Fmlib_parse
Parsing Library
Introduction to Combinator Parsing
module Position : sig ... end
Represent a position in a text file.
module Located : sig ... end
A parsing construct located within a file.
module Indent : sig ... end
The allowed indentations: Helper module for indentation sensitive parsing.
module Error_reporter : sig ... end
Convenience module to generate readable error messages.
module Interfaces : sig ... end
Module types
Character parsers are the simplest parsers. The tokens are characters. In order to generate a character parser you just need 3 modules. A State
module which in many cases is just Unit
, a module Final
to describe the type of the construct which the parser returns after successful parsing and a module Semantic
which describes the semantic errors (the parser itself handles just syntax errors).

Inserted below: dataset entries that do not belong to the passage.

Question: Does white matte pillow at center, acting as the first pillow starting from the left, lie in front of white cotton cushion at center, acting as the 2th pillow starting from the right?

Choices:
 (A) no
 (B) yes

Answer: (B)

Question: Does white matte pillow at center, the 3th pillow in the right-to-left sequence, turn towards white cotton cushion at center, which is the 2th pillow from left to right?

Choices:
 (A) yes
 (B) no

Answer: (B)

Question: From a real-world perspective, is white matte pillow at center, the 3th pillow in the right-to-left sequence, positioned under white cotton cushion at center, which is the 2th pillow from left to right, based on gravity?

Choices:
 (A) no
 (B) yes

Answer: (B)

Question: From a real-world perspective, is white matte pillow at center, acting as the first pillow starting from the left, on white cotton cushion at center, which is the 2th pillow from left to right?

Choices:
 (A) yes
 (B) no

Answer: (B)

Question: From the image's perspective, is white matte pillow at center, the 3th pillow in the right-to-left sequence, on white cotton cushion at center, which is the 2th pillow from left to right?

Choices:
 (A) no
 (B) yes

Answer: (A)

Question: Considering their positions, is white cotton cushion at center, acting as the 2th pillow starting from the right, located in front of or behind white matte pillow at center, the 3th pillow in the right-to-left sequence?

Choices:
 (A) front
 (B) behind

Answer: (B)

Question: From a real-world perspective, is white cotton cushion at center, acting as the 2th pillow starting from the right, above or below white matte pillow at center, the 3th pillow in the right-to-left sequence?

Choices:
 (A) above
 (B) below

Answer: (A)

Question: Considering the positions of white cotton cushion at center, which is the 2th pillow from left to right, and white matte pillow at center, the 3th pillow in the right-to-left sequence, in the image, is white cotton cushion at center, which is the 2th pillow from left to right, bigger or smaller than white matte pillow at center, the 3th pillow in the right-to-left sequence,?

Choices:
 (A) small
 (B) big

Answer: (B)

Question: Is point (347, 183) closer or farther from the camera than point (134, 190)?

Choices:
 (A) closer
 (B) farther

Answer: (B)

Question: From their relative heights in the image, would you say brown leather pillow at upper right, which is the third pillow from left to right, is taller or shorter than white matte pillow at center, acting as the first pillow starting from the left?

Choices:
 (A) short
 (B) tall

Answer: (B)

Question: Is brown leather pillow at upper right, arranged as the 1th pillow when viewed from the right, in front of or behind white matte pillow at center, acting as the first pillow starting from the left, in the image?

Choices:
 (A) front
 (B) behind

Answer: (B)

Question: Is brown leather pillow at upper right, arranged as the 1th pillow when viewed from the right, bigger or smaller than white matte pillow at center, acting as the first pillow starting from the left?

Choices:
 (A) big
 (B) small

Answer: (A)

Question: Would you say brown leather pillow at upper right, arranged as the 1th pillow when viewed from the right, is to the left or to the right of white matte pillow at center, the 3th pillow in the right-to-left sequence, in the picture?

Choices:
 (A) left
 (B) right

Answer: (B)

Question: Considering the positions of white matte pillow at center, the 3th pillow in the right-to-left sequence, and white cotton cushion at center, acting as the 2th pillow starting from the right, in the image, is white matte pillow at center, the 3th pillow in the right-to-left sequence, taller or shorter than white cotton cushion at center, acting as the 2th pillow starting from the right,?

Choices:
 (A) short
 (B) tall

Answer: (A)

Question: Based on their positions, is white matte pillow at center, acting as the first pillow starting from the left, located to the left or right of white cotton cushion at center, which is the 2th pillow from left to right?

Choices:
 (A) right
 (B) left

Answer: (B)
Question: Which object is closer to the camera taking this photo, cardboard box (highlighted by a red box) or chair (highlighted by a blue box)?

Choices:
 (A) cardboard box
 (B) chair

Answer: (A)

module Character : sig ... end
Character Parser: An indentation sensitive parser which parses streams of characters i.e. the token type is char
.
module Ucharacter : sig ... end
Parser for streams of unicode characters.
module Utf8 : sig ... end
Encoder and Decoder for Unicode Characters encoded in UTF-8.

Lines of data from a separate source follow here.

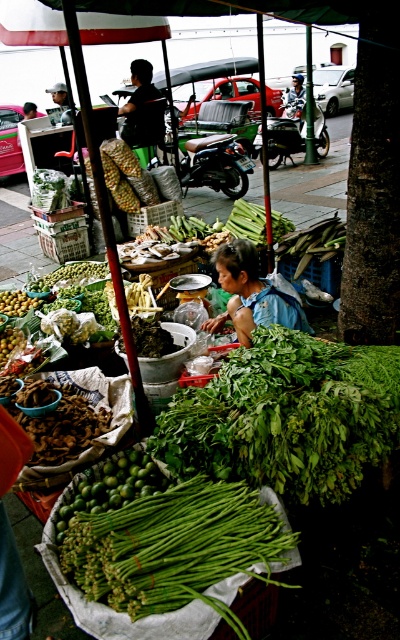 Question: Is green matte asparagus at center closer to camera compared to blue denim shirt at center?

Choices:
 (A) yes
 (B) no

Answer: (A)

Question: Which point is farther from the camera taking this photo?

Choices:
 (A) (262, 320)
 (B) (120, 460)
 (C) (216, 380)

Answer: (A)

Question: In this image, where is green matte asparagus at center located relative to green matte asparagus at lower center?

Choices:
 (A) above
 (B) below

Answer: (B)

Question: Is blue denim shirt at center to the right of green matte asparagus at lower center from the viewer's perspective?

Choices:
 (A) yes
 (B) no

Answer: (A)

Question: Which object appears closest to the camera in this image?

Choices:
 (A) blue denim shirt at center
 (B) green leafy at center
 (C) green matte asparagus at center
 (D) green matte asparagus at lower center

Answer: (C)

Question: Which of the following is the farthest from the observer?

Choices:
 (A) (274, 522)
 (B) (250, 246)
 (C) (154, 474)
 (D) (206, 442)

Answer: (B) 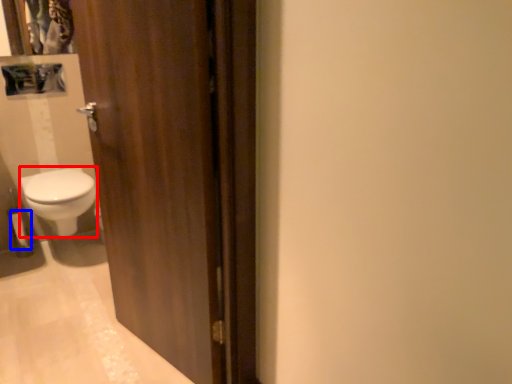 Question: Which object appears closest to the camera in this image, bidet (highlighted by a red box) or toilet paper (highlighted by a blue box)?

Choices:
 (A) bidet
 (B) toilet paper

Answer: (A) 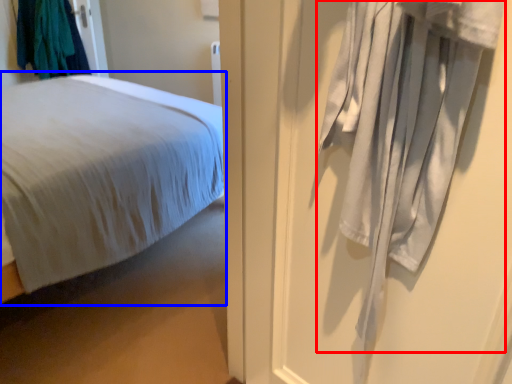 Question: Which of the following is the farthest to the observer, curtain (highlighted by a red box) or bed (highlighted by a blue box)?

Choices:
 (A) curtain
 (B) bed

Answer: (B) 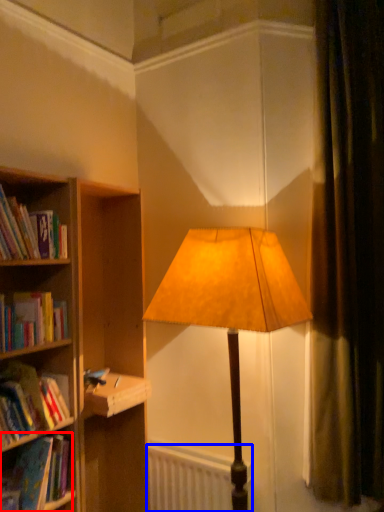 Question: Which object is further to the camera taking this photo, book (highlighted by a red box) or radiator (highlighted by a blue box)?

Choices:
 (A) book
 (B) radiator

Answer: (B)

module Utf16 : sig ... end
Encoders and Decoders for Unicode Characters encoded in UTF-16.
Sometimes pure character parser are not very efficient if a lot of backtracking is necessary (and for many languages backtracking is necessary). Backtracking causes all characters of a failed construct to be pushed back into the lookahead and rescanning all characters for a different construct.

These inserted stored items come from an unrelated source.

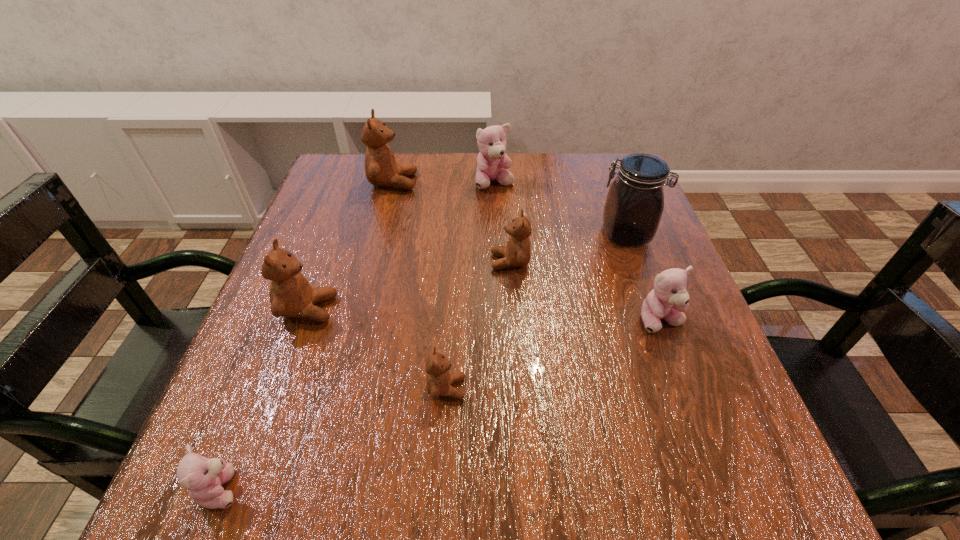 At what (x,y) coordinates should I click in order to perform the action: click on pink teddy bear that stands as the closest to the rightmost teddy bear. Please return your answer as a coordinate pair (x, y). This screenshot has width=960, height=540. Looking at the image, I should click on (492, 141).

This screenshot has height=540, width=960. Find the location of `the second closest pink teddy bear to the farthest brown teddy bear`. the second closest pink teddy bear to the farthest brown teddy bear is located at coordinates (668, 300). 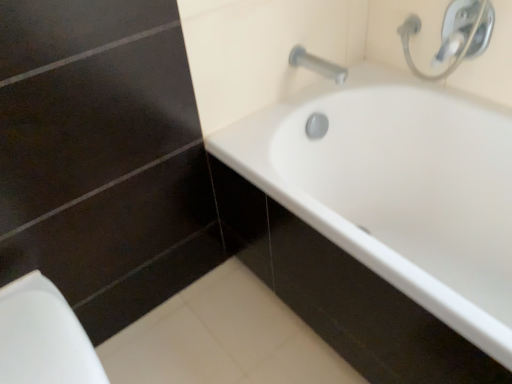 Question: Is white glossy porcelain at lower left bigger or smaller than white glossy bathtub at center?

Choices:
 (A) small
 (B) big

Answer: (A)

Question: In the image, is white glossy porcelain at lower left on the left side or the right side of white glossy bathtub at center?

Choices:
 (A) right
 (B) left

Answer: (B)

Question: Based on their relative distances, which object is nearer to the silver metallic faucet at upper right?

Choices:
 (A) white glossy bathtub at center
 (B) silver metallic tap at upper right
 (C) white glossy porcelain at lower left

Answer: (B)

Question: Based on their relative distances, which object is farther from the silver metallic tap at upper right?

Choices:
 (A) silver metallic faucet at upper right
 (B) white glossy bathtub at center
 (C) white glossy porcelain at lower left

Answer: (C) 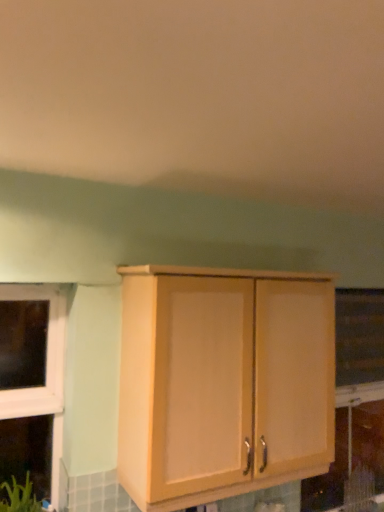 Question: From a real-world perspective, is transparent plastic window screen at right positioned above or below light wood cabinet at center?

Choices:
 (A) above
 (B) below

Answer: (A)

Question: In the image, is transparent plastic window screen at right positioned in front of or behind light wood cabinet at center?

Choices:
 (A) behind
 (B) front

Answer: (A)

Question: Based on their positions, is transparent plastic window screen at right located to the left or right of light wood cabinet at center?

Choices:
 (A) right
 (B) left

Answer: (A)

Question: Choose the correct answer: Is light wood cabinet at center inside transparent plastic window screen at right or outside it?

Choices:
 (A) outside
 (B) inside

Answer: (A)

Question: Considering the relative positions of light wood cabinet at center and transparent plastic window screen at right in the image provided, is light wood cabinet at center to the left or to the right of transparent plastic window screen at right?

Choices:
 (A) right
 (B) left

Answer: (B)

Question: From their relative heights in the image, would you say light wood cabinet at center is taller or shorter than transparent plastic window screen at right?

Choices:
 (A) short
 (B) tall

Answer: (B)

Question: From a real-world perspective, is light wood cabinet at center physically located above or below transparent plastic window screen at right?

Choices:
 (A) below
 (B) above

Answer: (A) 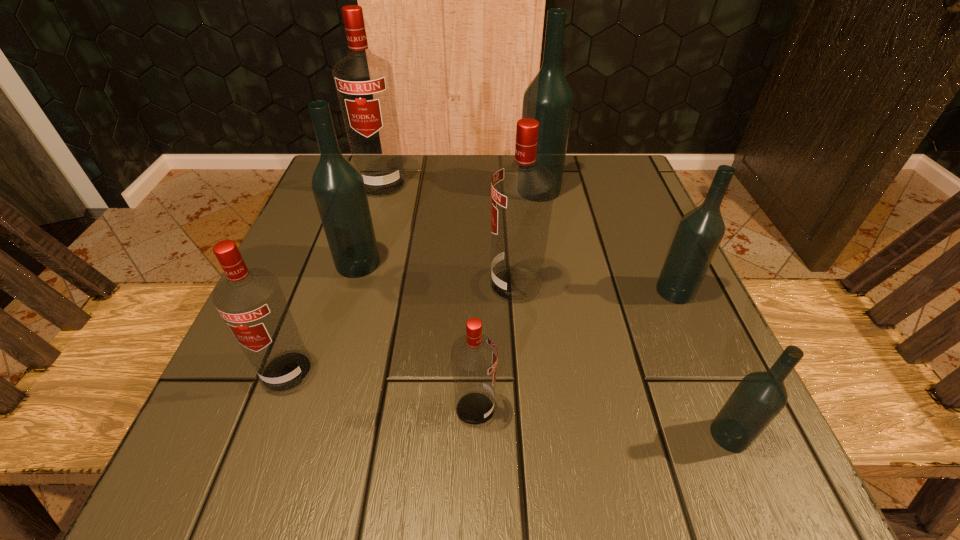 Select which red vodka is the fourth closest to the nearest black vodka. Please provide its 2D coordinates. Your answer should be formatted as a tuple, i.e. [(x, y)], where the tuple contains the x and y coordinates of a point satisfying the conditions above.

[(364, 83)]

Point out which black vodka is positioned as the third nearest to the second biggest black vodka. Please provide its 2D coordinates. Your answer should be formatted as a tuple, i.e. [(x, y)], where the tuple contains the x and y coordinates of a point satisfying the conditions above.

[(760, 396)]

Choose which black vodka is the third nearest neighbor to the farthest red vodka. Please provide its 2D coordinates. Your answer should be formatted as a tuple, i.e. [(x, y)], where the tuple contains the x and y coordinates of a point satisfying the conditions above.

[(699, 234)]

The height and width of the screenshot is (540, 960). Identify the location of blank area in the image that satisfies the following two spatial constraints: 1. on the front label of the second smallest black vodka; 2. on the right side of the third smallest red vodka. (516, 291).

You are a GUI agent. You are given a task and a screenshot of the screen. Output one action in this format:
    pyautogui.click(x=<x>, y=<y>)
    Task: Click on the vacant space that satisfies the following two spatial constraints: 1. on the front label of the third biggest black vodka; 2. on the left side of the third smallest red vodka
    Image resolution: width=960 pixels, height=540 pixels.
    Given the screenshot: What is the action you would take?
    [x=516, y=291]

In order to click on free spot that satisfies the following two spatial constraints: 1. on the front label of the third nearest red vodka; 2. on the left side of the nearest black vodka in this screenshot , I will do `click(528, 435)`. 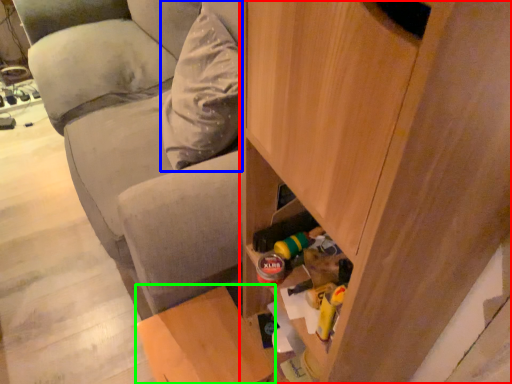 Question: Which object is positioned closest to cabinetry (highlighted by a red box)? Select from pillow (highlighted by a blue box) and furniture (highlighted by a green box).

Choices:
 (A) pillow
 (B) furniture

Answer: (B)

For these cases the library offers parsers with 2 layers. A lexer and a token parser. The lexer parses the lexical tokens. A lexer usually needs no or very little backtracking. The token parser receives the already parsed tokens where each token is a unit consisting of all parsed characters. In case of backtracking the token parser just pushes back the whole tokens (not character by character) into the lookahead and reparses the whole tokens (again not character by character).
module Token_parser : sig ... end
Token Parser: A parser which parses streams of user supplied tokens.
module Parse_with_lexer : sig ... end
A parser which works with two components: A lexer which splits up the input into a sequence of tokens and parser which parses the tokens.
All parsers of the library are based on this generic parser. The user usually does not write a generic parser.
module Generic : sig ... end
A Generic Parser where all parameters are customizable.